Segment Start: EXERCISE MATERIAL

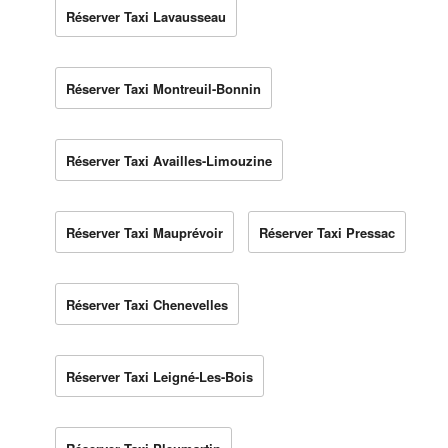
Réserver Taxi Lavausseau
Réserver Taxi Montreuil-Bonnin
Réserver Taxi Availles-Limouzine
Réserver Taxi Mauprévoir
Réserver Taxi Pressac
Réserver Taxi Chenevelles
Réserver Taxi Leigné-Les-Bois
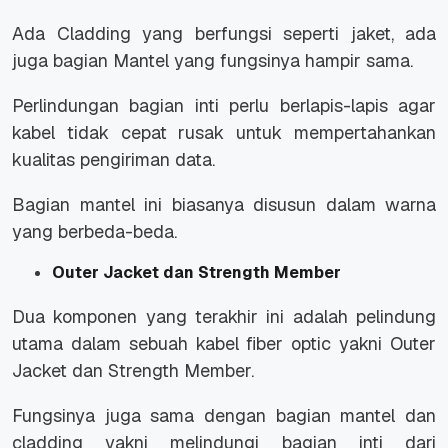
Ada Cladding yang berfungsi seperti jaket, ada
juga bagian Mantel yang fungsinya hampir sama.
Perlindungan bagian inti perlu berlapis-lapis agar
kabel tidak cepat rusak untuk mempertahankan
kualitas pengiriman data.
Bagian mantel ini biasanya disusun dalam warna
yang berbeda-beda.
Outer Jacket dan Strength Member
Dua komponen yang terakhir ini adalah pelindung
utama dalam sebuah kabel fiber optic yakni Outer
Jacket dan Strength Member.
Fungsinya juga sama dengan bagian mantel dan
cladding yakni melindungi bagian inti dari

Segment End: EXERCISE MATERIAL

- _EXERCISE REQUIREMENTS_:
Verbatim repetition of the entries is required, excluding any pictures.

- _EXPECTED OUTPUT_:
Réserver Taxi Lavausseau
Réserver Taxi Montreuil-Bonnin
Réserver Taxi Availles-Limouzine
Réserver Taxi Mauprévoir
Réserver Taxi Pressac
Réserver Taxi Chenevelles
Réserver Taxi Leigné-Les-Bois
Ada Cladding yang berfungsi seperti jaket, ada
juga bagian Mantel yang fungsinya hampir sama.
Perlindungan bagian inti perlu berlapis-lapis agar
kabel tidak cepat rusak untuk mempertahankan
kualitas pengiriman data.
Bagian mantel ini biasanya disusun dalam warna
yang berbeda-beda.
Outer Jacket dan Strength Member
Dua komponen yang terakhir ini adalah pelindung
utama dalam sebuah kabel fiber optic yakni Outer
Jacket dan Strength Member.
Fungsinya juga sama dengan bagian mantel dan
cladding yakni melindungi bagian inti dari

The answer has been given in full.